Even if you don’t know what’s around the corner, you’ll still be delighted (and then saddened) by the storyline involving a chorus boy named Tulsa (the fresh-faced, smooth-moving Vincent Kempski). Watch Rizzo’s Louise watch him in the charming “All I Need Is the Girl,” and tell me you don’t ache a bit; it’s one more missed connection in a show that’s a sea of them.
The production’s emphasis on the humanity of these characters extends to Herbie, the beleaguered salesman-turned-manager who’s Momma Rose’s doormat of a man; Mitchell Hébert, not always the most naturalistic of actors, tempers his performance beautifully here, layering the man’s diffidence with hints of throttled exasperation and warm affection for the woman who bullies him so. When he finally gives up on her, it’s genuinely painful.

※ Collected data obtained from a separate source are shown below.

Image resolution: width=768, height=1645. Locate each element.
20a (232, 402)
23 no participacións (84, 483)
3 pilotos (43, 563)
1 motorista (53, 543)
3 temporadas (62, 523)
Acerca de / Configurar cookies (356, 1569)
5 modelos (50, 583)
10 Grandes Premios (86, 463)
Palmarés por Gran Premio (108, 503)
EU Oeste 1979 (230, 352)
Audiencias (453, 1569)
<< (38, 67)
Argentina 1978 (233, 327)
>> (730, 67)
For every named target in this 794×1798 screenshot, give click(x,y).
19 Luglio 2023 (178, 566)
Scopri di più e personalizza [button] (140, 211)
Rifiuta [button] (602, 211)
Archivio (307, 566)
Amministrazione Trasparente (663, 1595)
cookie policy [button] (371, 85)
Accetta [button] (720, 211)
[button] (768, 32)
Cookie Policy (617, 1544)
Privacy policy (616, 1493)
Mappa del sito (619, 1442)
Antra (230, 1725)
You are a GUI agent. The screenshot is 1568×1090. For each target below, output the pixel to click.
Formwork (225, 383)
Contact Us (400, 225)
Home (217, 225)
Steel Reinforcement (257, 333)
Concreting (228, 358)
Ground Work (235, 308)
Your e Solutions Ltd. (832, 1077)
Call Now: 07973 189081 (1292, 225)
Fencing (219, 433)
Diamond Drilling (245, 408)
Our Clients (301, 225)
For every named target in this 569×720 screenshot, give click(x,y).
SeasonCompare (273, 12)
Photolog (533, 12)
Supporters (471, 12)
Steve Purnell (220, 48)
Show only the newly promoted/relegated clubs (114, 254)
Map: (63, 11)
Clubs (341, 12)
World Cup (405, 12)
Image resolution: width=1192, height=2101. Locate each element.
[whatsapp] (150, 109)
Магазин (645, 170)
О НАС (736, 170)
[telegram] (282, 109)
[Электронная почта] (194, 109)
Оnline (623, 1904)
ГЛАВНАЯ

By that point, of course, the romance of “You’ll Never Get Away From Me” and the jaunty pluck of “Together Wherever We Go” have long faded. June? She’s gone, too, leaving poor Louise to be the lone vessel for Momma Rose’s frustrated ambitions—and Rose doesn’t blink when a booking brings them not to a vaudeville house, but to a burlesque hall, where the options are strip or starve. The bawdy backstage fun of “You Gotta Get a Gimmick,” delivered with gusto by Sandy Bainum, Donna Migliaccio, and Tracy Lynn Olivera, is only a momentary diversion from the gruesomeness of watching a woman persuade her shrinking-violet daughter to disrobe in the spotlight.
That Louise will turn out to have a knack for the strip—that the corner Rose pushes her into will turn out to be a position of power for the newly christened Gypsy Rose Lee—is Gypsy’s ultimate irony, the shock that finally cracks its antiheroine’s hard shell. Cue “Rose’s Turn,” the show’s famous breakdown number, in which she confesses her selfishness and lacerates herself with the knowledge that she’s brutalized her kids; Edelen delivers the number in a voice as strong—and somehow simultaneously as brittle—as anything I’ve ever seen on the Signature stage. Her performance is an outright triumph.
Calarco’s production is, too. If there’s anything this Gypsy proves, it’s that if Signature’s trustees are planning for the future—for the day Eric Schaeffer, who broke my heart so long ago, decides to move on—they could do worse than to look in Joe Calarco’s direction.